They used to tell me I should get out more.
They were the same people who told me to study more.
There was always something I should have done, but didn't. I guess there are some people who do the right amount of everything, but I've never met one. We all have routines. We all do things because we have to and another set of things because we want to. Any alternative isn't sustainable.
I went to the jazz concert, alone, for reasons that I was afraid to tell anyone. They wouldn't accept it. I wanted to run into Kira. Kira disappeared. I had to let her be, although she wasn't giving me much of an alternative. With no forwarding address, I was supposed to forget her.
Jessa helped me with that. When I was with her, I had to concentrate. There was no way around it. She had rules. As long as I followed them, I would do fine.
Jessa was good for me. She was the type of girl Dad wanted for me, although Dad was never that specific. He liked Kira. Everyone liked Kira. Jessa never caught Dad's attention. He knew about her. I took her home for dinner several times. Each time, he barely spoke to her and never spoke about her. That meant I had his approval. Just not his blessing.
I never told Jessa that, but Jessa knew. She was working on impressing him and she might have succeeded.
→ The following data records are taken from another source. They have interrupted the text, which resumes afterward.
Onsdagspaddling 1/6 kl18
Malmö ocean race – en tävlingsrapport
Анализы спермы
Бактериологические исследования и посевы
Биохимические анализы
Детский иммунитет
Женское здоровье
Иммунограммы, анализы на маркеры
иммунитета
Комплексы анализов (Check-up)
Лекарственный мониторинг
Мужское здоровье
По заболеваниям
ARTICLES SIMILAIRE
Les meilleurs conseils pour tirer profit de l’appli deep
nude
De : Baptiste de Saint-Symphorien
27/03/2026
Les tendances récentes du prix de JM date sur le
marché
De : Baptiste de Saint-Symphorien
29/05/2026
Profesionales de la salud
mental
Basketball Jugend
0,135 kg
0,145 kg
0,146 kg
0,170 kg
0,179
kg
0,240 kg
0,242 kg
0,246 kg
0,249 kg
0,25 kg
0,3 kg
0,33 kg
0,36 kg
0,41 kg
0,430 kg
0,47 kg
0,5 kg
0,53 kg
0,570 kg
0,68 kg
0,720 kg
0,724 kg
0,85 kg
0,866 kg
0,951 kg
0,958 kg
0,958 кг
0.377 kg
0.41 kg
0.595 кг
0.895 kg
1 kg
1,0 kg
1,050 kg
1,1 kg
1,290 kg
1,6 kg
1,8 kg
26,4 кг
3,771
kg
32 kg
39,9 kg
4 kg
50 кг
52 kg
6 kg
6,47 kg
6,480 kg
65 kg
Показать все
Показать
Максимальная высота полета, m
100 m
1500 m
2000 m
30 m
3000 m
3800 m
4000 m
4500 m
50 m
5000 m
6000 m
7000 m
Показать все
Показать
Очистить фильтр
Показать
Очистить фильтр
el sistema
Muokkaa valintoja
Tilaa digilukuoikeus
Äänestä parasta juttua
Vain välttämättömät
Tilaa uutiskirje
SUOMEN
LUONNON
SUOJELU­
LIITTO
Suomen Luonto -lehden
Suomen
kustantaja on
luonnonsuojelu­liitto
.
But she stopped because I wasn't worth it. She found Kira's birthday marked in my planner and went ballistic. What I should have done was tell her that I'd done it out of habit. I was Over Kira. In that one moment when she found out, I lost the energy. I told her I still though about Kira and, given the chance, I would have taken her back. I knew Kira found someone else and I was still craving explanations. Kira had taken off in the middle of the night, leaving me along with her abusive father and a sizable fortune. Did it all look the same to her?
Jessa wasn't sympathetic. I didn't expect her to be. She dumped me and I went to a concert alone, forcing her to go to dinner with her parents without an escort. Jessa would call back. She always did. She just had a temper. I had another chance. But I didn't want to use it.
There was no way Kira would be at the concert. She was in Paris with her broke boyfriend. It wouldn't last, but Kira would only come back to America for law school. Law school in New York.
She wasn't there but the lighting was so dim I could pretend she was next to me, smiling, whispering into my ear. She liked jazz, but she knew it too well to leave a concert without a critique. They should have relied less on standards, she would have told me. Their own material was so unique- stories of what it was like to be in your twenties now rather than in the nineteen-twenties. The rush to start a career and find love, or some replacement that just felt right. The anxiety. The endless contemplation.
I left alone and then she caught my eye.
She was almost exactly Kira's height and build, but the comparisons stopped there. She looked stern, while Kira always smiled gently. Her half-sneer couldn't hide the fact that she was attractive. She had red-brown hair and brown eyes that were focusing on something.
Our eyes locked.
I thought back to the concert. There was both a male and female vocalist. The male vocalist sung mostly standards while the woman sang more original pieces. The original pieces were about the plight of the modern-day woman. Mostly about love. How hard it was to find someone and keep an attraction. Narratives on what was going on during the dates that followed the first- she was wondering how long it would last, how far it would go, what she should hope for.
I felt like I was with one of the women in the songs. During the concert, I wanted to reassure all of them. One day, things will work out. Someone will be worth going all the way for.
When she turned, the streetlight glimmered on her engagement ring. She should have been smiling. She was at a good, secure place.
Only she wasn't.
And I wanted to reach out even more.